A key advantage of such an AI system is that it does not depend on a specific form of the problem it is optimizing. However, unlike less efficient sample-based methods, it will adapt itself more effectively to the underlying purpose. It doesn't even optimize proxies, but rather runs on actual circuit simulation.
Such a system is possible because the AI system makes informed decisions based on the experiments it runs, which reinforces its internal view of the problem and objectives, enabling rapid coordination.
AI-based analog migration
Macro trends, including the slowdown of Moore's Law, manufacturing capacity constraints, and a challenging geopolitical climate, are driving the need for new capabilities to rapidly move designs between process nodes.

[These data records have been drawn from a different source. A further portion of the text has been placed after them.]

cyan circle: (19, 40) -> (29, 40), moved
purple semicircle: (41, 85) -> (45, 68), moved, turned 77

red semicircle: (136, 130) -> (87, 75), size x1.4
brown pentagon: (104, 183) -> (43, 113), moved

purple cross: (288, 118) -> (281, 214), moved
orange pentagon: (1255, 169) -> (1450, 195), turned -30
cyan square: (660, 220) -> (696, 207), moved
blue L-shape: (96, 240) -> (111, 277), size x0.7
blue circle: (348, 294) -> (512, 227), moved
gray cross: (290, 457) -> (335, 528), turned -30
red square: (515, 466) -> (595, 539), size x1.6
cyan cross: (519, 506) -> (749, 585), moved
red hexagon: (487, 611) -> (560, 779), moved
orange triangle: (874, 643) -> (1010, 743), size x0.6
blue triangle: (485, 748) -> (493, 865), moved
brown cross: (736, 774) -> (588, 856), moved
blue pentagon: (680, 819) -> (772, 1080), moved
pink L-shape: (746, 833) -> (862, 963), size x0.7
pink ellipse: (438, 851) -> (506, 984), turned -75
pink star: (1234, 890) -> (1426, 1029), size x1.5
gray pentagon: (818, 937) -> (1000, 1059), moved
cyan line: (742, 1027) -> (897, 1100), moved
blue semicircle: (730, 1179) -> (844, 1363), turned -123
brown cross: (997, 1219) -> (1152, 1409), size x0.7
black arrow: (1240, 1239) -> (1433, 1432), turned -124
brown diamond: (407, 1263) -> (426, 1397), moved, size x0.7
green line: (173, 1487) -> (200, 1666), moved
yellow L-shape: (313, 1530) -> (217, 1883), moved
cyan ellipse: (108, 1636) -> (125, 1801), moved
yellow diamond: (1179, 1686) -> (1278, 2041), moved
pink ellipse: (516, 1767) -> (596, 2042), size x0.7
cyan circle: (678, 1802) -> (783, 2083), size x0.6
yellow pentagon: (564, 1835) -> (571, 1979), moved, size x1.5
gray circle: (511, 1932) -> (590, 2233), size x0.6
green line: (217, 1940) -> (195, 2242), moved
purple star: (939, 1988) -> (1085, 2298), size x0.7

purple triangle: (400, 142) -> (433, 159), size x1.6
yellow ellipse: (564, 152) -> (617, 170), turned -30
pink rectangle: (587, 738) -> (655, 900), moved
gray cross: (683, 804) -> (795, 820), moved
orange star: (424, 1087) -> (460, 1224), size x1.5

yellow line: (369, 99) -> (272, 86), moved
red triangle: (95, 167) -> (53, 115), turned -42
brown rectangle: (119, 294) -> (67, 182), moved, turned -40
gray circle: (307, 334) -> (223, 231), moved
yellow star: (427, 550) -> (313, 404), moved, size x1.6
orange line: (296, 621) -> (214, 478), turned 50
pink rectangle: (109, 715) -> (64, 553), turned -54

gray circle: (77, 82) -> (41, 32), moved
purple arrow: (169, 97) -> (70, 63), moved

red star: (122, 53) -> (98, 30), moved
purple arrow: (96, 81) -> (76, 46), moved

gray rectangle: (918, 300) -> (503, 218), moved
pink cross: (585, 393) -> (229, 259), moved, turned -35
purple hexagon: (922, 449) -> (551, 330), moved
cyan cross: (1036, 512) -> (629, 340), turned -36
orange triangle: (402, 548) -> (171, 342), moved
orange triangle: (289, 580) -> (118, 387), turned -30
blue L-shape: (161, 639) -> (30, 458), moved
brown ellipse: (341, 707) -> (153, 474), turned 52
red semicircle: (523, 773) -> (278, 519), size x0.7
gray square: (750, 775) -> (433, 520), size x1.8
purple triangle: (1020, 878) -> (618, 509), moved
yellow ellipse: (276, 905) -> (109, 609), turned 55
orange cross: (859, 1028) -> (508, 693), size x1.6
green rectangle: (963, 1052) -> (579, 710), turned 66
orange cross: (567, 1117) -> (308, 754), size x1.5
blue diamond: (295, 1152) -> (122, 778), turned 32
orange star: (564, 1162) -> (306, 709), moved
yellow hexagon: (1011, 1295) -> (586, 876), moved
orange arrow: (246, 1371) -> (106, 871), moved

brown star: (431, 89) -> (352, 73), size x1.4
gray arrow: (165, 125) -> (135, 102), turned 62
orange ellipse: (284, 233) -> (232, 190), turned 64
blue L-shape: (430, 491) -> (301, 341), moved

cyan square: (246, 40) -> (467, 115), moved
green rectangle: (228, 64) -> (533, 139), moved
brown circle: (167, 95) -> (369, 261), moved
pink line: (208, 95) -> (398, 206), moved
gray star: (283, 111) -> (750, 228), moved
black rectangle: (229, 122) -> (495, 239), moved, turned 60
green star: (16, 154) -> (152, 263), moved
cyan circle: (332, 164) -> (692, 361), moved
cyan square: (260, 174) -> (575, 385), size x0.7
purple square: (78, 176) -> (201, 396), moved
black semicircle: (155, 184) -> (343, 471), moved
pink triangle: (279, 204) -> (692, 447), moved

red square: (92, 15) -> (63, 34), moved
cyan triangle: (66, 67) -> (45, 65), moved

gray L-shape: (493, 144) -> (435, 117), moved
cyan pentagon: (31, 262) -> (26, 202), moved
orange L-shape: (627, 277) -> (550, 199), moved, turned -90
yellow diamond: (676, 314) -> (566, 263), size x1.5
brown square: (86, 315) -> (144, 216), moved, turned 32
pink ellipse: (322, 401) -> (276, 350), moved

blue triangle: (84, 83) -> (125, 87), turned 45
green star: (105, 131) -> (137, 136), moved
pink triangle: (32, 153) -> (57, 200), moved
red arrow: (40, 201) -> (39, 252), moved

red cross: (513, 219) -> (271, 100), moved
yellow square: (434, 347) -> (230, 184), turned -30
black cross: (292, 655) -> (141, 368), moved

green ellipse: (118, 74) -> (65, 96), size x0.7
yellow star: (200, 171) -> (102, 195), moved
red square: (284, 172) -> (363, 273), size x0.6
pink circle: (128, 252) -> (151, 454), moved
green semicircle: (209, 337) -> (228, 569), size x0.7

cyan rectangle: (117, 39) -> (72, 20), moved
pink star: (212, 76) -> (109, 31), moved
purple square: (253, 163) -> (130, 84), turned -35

To take advantage of market opportunities and be resilient to supply chain challenges, semiconductor companies must develop an agile supply chain landscape, including moving products from one foundry to another and from one technology node to another. Porting to another. While AI can help speed up and automate circuit optimization in general, it has a distinct advantage during design transitions.
As explained in Figure 1, the analog design transfer process begins with a reference design, specification, schematic, and layout in the specific technology node, and ends with a complete and functional layout in the target node. The challenge of moving an analog circuit from one node to another is different from typical analog circuit design, in that the circuits are based on an earlier version of the design.
This is good news for AI: any design that has been optimized in a context has valuable learnings that are useful, even if the context, such as a technology node, has changed.
Figure 2 Describes an AI-powered, automated design transition process. The first step is to transfer to the target node. Circuit elements and transistors are mapped to equivalent elements in the target node, the specification is adapted to the target, and the design is parameterized with the parameters needed to adjust the circuit to the specification.